In this notebook we will be doing some sentiment analysis in python using VADER (Valence Aware Dictionary and sEntiment Reasoner)

## Notebook Helpful Hints
1. You can run a piece of code by hitting the 'play' button in the code block.
2. Run all the pieces of code you come across. Later blocks of code often depend on previous ones.
3. If you need help, ask! It's what we're here for.
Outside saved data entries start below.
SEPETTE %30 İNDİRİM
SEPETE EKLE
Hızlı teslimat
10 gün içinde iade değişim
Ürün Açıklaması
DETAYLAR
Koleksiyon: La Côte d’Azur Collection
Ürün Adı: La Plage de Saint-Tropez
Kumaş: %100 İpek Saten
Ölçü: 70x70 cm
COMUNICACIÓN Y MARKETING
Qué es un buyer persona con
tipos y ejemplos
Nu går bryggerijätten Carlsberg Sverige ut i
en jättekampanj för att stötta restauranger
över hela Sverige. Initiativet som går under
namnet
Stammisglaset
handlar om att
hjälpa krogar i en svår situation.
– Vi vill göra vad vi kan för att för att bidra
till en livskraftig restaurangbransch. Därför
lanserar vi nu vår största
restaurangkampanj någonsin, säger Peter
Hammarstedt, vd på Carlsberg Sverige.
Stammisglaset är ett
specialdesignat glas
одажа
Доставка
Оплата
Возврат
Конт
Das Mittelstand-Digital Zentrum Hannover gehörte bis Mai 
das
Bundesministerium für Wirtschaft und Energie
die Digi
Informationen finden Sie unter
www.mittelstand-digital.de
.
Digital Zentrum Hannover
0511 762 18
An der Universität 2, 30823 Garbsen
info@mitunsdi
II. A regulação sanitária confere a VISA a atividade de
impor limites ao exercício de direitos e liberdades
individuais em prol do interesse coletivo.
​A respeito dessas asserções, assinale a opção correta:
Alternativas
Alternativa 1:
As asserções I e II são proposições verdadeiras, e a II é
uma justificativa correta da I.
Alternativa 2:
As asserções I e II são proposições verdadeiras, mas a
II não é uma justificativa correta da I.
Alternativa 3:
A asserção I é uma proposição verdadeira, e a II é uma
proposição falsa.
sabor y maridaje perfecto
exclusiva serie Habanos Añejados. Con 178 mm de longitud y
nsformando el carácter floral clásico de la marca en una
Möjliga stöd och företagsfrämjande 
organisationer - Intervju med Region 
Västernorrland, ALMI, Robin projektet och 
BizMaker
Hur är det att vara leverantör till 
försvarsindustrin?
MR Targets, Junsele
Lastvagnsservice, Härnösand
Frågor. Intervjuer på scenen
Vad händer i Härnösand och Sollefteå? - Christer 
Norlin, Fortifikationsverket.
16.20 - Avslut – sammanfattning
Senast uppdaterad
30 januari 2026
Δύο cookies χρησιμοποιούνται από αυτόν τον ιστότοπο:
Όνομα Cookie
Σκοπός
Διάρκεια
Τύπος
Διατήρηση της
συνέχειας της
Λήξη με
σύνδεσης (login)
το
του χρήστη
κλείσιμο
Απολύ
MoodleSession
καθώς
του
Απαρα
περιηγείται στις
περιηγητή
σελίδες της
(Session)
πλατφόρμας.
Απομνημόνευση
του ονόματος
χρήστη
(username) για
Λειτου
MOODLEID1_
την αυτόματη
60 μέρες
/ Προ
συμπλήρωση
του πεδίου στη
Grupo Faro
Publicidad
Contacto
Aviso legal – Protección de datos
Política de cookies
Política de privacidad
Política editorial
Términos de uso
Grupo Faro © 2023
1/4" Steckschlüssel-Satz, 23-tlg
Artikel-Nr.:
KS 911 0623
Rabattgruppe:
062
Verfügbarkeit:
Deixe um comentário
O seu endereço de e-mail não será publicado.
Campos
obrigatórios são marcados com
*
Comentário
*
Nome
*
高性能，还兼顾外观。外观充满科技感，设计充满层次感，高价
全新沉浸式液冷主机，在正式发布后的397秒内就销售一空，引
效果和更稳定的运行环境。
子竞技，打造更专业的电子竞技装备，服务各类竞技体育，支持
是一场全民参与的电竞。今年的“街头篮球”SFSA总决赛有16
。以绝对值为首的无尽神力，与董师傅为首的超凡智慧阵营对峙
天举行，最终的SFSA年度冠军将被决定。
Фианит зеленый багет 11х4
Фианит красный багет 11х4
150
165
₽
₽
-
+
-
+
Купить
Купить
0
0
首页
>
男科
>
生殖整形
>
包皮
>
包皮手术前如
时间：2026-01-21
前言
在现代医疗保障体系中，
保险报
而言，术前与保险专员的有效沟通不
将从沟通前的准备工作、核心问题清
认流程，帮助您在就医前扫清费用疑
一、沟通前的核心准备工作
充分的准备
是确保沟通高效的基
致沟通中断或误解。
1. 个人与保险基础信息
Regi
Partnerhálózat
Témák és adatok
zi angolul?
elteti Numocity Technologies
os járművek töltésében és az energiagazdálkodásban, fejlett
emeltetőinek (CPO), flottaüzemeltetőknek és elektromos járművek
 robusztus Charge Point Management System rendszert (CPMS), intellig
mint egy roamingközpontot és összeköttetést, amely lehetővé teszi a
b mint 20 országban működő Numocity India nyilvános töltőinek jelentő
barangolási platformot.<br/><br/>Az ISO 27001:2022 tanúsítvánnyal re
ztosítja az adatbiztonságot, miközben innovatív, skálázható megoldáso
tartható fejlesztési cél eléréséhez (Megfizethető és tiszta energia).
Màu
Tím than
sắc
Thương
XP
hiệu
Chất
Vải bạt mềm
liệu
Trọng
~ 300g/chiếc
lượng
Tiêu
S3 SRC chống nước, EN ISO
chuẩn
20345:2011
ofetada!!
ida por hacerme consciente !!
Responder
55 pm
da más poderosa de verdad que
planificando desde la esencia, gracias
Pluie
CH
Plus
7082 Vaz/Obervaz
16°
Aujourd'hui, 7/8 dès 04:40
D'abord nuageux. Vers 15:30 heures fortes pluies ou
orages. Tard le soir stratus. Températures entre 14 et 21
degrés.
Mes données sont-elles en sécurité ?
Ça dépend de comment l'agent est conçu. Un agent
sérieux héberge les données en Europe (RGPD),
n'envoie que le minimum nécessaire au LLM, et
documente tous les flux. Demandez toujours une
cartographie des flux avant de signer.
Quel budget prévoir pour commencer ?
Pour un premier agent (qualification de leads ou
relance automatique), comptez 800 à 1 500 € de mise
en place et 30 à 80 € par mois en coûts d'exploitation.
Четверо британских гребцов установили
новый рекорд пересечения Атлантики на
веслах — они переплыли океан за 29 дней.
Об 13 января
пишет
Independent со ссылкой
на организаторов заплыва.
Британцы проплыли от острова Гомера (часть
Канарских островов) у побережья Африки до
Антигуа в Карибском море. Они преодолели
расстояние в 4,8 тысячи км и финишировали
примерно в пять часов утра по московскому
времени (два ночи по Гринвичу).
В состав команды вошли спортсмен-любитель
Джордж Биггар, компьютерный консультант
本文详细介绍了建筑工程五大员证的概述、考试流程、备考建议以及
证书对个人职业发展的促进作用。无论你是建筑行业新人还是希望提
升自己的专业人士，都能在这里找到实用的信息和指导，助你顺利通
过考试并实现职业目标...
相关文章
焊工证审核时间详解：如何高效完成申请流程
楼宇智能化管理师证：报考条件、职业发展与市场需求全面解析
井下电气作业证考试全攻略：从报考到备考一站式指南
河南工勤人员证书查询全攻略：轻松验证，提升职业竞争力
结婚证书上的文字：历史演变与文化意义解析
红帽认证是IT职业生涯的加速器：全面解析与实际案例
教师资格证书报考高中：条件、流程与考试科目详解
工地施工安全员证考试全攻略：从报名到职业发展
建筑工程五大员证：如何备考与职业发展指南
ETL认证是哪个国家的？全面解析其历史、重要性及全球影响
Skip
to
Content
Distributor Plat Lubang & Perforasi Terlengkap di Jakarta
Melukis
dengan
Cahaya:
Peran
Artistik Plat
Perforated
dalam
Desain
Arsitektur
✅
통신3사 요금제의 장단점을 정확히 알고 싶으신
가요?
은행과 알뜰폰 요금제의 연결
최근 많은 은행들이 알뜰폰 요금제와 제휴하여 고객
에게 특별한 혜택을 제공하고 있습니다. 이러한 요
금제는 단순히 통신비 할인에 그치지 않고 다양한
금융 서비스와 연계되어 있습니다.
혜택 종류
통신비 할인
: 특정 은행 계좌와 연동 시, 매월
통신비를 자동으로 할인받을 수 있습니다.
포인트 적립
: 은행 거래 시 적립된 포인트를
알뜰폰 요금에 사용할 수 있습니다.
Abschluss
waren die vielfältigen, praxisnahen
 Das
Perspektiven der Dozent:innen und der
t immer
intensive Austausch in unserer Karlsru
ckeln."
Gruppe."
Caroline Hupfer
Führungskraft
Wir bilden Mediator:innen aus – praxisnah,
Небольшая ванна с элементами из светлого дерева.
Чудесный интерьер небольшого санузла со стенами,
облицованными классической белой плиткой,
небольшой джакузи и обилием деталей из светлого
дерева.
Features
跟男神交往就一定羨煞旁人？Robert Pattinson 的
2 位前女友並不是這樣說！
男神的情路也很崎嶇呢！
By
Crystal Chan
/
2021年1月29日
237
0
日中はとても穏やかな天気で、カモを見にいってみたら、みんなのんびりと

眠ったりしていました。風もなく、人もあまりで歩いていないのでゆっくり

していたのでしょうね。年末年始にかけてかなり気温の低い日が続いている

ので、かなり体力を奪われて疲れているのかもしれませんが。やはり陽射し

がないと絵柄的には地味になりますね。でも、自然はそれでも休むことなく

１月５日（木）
# 1. Setup and Initialization

In [None]:
!pip install vaderSentiment  # Install the VADER sentiment analysis library

# Import SentimentIntensityAnalyzer class for sentiment analysis
from vaderSentiment.vaderSentiment import SentimentIntensityAnalyzer

# Libraries for data manipulation and analysis
import pandas as pd
import numpy as np

# Libraries for plotting and visualization
import matplotlib.pyplot as plt
plt.style.use('ggplot')  # Set the plotting style to 'ggplot'

# Natural Language Processing libraries from nltk
import nltk
from nltk.tokenize import word_tokenize  # Function for tokenizing text into words
from nltk.corpus import stopwords  # Collection of common stop words in various languages

# Download necessary nltk datasets for language processing tasks
nltk.download('vader_lexicon')  # Lexicon for sentiment analysis
nltk.download('punkt')  # Model for tokenizing sentences
nltk.download('stopwords')  # Collection of stop words
nltk.download('averaged_perceptron_tagger')  # Pre-trained tagger for part-of-speech tagging

# 2. Fun with NLTK and VADER!

## NLTK - Natural Language Toolkit
The NLTK packages can do all sorts of natural language processing, including splitting your text into 'tokens' and even determining parts of speech!

## Tokenization and POS Tagging

First, let's create an array of sentences to work with. The following makes an array with lines from Anakin Skywalker/Darth Vader over the course of the *Star Wars* movies.

In [None]:
# Initialize an array of quotations

darthVaderArray = ["I Have Brought Peace, Freedom, Justice, and Security to My New Empire.",
                   "I Am Altering the Deal. Pray, I Don’t Alter It Any Further.",
                   "From my point of view, the Jedi are evil!",
                   "No, I am your father."]

print(darthVaderArray)

Let's break those quotes down into tokens. Do you notice anything with the puncutation?

In [None]:
# Tokenize and print each quotation

for quote in darthVaderArray:
  tokens = nltk.word_tokenize(quote)
  print(tokens)

Let's focus on the first quotation:

In [None]:
# tokenize and print the quotation

tokens = nltk.word_tokenize(darthVaderArray[0])
print(tokens)

Then, we'll have the NLTK tag each token with a part of speech. Interested in looking up the tags? Cool! Check [here](https://www.ibm.com/docs/en/wca/3.5.0?topic=analytics-part-speech-tag-sets) for tag descriptions.

In [None]:
# Then, we'll have NLTK tag each part of speech (POS)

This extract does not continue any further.